## [Problem details]
Every line between the top of the data below and the line with "Humans have for", both ends included, must be retyped exactly.

****************************************

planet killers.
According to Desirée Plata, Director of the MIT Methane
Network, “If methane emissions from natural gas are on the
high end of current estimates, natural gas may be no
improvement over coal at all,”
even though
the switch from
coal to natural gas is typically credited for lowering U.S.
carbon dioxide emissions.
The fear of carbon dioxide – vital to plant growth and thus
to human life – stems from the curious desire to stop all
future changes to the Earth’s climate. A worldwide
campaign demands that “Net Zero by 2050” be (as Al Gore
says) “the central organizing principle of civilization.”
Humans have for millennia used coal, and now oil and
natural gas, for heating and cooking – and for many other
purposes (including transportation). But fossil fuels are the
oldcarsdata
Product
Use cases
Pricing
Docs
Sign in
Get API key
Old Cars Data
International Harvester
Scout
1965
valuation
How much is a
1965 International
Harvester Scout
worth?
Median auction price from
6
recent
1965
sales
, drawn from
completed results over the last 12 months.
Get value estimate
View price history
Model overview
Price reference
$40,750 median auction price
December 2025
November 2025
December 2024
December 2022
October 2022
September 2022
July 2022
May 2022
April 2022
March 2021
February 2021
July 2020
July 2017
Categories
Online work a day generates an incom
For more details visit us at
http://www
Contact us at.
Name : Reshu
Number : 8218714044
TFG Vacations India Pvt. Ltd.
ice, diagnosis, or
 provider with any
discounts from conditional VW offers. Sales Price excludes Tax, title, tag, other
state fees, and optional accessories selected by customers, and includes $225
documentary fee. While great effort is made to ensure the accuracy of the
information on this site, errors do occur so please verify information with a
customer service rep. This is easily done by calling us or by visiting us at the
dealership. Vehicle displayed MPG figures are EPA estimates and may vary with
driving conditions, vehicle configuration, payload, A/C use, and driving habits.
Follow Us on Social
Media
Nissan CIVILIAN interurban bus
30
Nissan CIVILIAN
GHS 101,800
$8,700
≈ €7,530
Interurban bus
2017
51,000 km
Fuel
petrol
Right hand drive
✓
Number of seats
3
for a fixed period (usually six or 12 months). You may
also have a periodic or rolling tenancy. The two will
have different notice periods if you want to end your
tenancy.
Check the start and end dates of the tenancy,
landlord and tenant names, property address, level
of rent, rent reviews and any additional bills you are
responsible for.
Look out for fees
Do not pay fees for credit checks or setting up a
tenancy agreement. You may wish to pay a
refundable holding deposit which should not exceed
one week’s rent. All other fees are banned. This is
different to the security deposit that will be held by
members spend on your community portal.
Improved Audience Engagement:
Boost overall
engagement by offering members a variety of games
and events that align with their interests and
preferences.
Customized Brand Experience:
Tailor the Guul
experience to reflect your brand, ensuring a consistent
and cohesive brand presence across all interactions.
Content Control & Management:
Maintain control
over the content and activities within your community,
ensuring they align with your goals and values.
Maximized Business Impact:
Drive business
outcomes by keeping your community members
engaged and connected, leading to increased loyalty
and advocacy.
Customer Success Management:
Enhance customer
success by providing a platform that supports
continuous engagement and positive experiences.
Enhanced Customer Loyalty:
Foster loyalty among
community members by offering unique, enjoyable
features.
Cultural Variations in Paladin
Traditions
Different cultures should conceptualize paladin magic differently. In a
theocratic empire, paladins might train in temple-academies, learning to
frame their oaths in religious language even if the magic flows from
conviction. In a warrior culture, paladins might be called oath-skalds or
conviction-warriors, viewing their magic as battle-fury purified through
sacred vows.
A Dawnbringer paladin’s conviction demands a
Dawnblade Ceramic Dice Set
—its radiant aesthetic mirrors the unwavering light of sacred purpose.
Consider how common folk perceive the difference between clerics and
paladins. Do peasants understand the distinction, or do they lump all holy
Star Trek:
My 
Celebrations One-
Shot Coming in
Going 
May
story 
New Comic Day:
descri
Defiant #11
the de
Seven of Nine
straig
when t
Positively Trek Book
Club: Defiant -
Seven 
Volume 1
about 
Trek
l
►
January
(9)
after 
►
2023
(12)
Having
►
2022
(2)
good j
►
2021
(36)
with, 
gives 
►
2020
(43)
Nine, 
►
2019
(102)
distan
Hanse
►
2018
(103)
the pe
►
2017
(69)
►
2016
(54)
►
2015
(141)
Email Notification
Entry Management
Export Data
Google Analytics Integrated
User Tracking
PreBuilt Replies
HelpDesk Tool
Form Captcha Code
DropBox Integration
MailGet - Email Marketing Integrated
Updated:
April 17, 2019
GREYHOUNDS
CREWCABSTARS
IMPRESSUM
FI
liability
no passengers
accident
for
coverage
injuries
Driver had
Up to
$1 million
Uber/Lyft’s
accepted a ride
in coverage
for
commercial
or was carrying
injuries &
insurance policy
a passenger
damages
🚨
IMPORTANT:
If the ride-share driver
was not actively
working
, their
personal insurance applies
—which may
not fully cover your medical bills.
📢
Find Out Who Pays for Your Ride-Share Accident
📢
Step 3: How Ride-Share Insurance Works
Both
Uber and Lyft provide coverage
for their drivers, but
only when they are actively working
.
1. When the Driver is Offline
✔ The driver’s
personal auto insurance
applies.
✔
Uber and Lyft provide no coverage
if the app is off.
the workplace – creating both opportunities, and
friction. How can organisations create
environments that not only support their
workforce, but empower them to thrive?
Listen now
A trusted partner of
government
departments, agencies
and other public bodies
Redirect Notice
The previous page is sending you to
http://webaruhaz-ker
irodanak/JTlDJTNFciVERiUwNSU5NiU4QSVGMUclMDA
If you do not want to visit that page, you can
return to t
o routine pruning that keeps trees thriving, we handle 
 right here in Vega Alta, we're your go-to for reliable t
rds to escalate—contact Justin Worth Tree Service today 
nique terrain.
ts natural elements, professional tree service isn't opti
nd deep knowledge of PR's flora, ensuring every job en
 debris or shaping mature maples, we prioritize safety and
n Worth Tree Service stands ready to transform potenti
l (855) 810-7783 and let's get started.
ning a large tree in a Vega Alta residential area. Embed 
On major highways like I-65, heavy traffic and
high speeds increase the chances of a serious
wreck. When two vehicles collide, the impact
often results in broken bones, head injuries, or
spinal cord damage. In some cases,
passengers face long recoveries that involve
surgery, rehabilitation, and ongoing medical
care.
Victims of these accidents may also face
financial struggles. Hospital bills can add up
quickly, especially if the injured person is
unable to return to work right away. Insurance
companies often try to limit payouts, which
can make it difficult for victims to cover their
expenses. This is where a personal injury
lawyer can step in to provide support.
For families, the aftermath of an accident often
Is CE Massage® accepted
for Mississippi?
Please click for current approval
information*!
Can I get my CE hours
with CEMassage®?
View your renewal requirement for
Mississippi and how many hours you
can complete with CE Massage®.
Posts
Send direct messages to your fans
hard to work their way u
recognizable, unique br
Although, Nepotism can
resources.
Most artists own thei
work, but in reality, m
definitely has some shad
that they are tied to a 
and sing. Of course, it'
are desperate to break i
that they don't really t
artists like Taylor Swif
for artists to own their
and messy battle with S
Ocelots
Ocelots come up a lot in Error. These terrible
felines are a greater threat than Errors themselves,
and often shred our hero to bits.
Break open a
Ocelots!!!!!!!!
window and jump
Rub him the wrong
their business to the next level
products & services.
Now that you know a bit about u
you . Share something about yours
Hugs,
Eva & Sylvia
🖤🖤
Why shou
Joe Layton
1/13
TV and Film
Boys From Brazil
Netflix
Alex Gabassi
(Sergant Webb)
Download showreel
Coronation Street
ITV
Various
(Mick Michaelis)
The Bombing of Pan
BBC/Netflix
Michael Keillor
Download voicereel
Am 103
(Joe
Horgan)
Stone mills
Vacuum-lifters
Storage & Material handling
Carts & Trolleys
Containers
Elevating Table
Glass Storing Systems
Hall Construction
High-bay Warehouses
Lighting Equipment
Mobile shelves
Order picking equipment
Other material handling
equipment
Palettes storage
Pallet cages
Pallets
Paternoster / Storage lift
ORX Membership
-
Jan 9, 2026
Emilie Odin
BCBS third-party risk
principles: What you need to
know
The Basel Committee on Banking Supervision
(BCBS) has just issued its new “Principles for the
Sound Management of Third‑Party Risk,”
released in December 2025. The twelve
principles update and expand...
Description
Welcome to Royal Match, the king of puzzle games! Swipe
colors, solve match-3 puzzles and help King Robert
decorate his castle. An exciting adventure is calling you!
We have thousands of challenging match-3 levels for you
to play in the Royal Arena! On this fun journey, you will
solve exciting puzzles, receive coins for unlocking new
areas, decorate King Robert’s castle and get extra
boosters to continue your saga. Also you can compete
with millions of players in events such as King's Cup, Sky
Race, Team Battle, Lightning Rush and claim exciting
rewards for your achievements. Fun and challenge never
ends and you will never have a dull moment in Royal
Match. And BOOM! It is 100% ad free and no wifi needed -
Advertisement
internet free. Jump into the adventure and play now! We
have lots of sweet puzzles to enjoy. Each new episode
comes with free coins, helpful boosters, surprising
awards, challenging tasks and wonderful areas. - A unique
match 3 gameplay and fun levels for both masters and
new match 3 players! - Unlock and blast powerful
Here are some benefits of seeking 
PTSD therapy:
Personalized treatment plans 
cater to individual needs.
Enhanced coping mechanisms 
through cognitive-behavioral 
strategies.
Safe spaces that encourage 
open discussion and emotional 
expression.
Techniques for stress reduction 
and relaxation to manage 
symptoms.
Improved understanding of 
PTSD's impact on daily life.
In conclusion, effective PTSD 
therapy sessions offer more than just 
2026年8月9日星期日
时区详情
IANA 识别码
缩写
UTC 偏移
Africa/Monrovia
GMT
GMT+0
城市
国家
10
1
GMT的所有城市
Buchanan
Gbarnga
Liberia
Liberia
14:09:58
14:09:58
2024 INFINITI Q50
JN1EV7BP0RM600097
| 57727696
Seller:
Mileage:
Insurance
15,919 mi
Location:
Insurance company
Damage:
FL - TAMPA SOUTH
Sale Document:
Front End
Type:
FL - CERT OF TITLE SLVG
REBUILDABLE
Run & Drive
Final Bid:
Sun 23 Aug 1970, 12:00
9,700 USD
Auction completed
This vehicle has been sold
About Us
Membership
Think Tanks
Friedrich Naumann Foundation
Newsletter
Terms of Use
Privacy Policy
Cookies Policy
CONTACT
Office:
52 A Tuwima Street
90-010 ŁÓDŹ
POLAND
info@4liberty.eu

****************************************

## [Answer]
planet killers.
According to Desirée Plata, Director of the MIT Methane
Network, “If methane emissions from natural gas are on the
high end of current estimates, natural gas may be no
improvement over coal at all,”
even though
the switch from
coal to natural gas is typically credited for lowering U.S.
carbon dioxide emissions.
The fear of carbon dioxide – vital to plant growth and thus
to human life – stems from the curious desire to stop all
future changes to the Earth’s climate. A worldwide
campaign demands that “Net Zero by 2050” be (as Al Gore
says) “the central organizing principle of civilization.”
Humans have for millennia used coal, and now oil and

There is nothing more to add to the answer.